> [What to do]:
Look through the data below and show every line that includes "الخاص".

> [The data]:
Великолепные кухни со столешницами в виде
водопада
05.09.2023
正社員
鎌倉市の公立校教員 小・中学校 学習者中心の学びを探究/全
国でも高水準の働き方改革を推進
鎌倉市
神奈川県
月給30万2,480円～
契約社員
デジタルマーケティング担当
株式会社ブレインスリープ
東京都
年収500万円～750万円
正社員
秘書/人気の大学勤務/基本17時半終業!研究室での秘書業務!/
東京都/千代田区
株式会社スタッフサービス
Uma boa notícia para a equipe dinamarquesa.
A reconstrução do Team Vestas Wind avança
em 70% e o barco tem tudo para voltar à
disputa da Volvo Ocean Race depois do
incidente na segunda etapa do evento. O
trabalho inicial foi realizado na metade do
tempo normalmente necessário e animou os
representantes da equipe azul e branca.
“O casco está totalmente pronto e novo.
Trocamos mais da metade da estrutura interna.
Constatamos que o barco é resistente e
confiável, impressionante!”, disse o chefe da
* * *
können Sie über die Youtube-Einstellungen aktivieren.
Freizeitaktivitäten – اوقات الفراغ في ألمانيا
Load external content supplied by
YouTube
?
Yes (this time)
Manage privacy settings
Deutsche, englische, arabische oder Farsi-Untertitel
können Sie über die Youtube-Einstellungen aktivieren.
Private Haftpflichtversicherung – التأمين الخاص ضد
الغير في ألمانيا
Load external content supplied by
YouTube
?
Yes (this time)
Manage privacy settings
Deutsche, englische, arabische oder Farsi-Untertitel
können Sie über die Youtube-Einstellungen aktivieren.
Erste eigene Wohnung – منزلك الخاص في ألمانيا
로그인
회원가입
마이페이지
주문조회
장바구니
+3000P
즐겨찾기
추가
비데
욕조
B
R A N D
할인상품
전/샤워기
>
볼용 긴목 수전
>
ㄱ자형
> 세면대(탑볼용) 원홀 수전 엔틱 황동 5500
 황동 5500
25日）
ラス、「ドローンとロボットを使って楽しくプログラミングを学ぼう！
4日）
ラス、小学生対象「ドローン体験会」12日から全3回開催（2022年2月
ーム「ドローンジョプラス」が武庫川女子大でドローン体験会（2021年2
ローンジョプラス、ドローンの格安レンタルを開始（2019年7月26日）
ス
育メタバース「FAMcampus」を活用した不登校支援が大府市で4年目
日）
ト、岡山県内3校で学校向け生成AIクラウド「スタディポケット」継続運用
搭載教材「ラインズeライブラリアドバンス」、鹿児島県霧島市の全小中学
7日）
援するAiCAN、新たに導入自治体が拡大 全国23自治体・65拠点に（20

> [Answer to this problem]:
Private Haftpflichtversicherung – التأمين الخاص ضد
Erste eigene Wohnung – منزلك الخاص في ألمانيا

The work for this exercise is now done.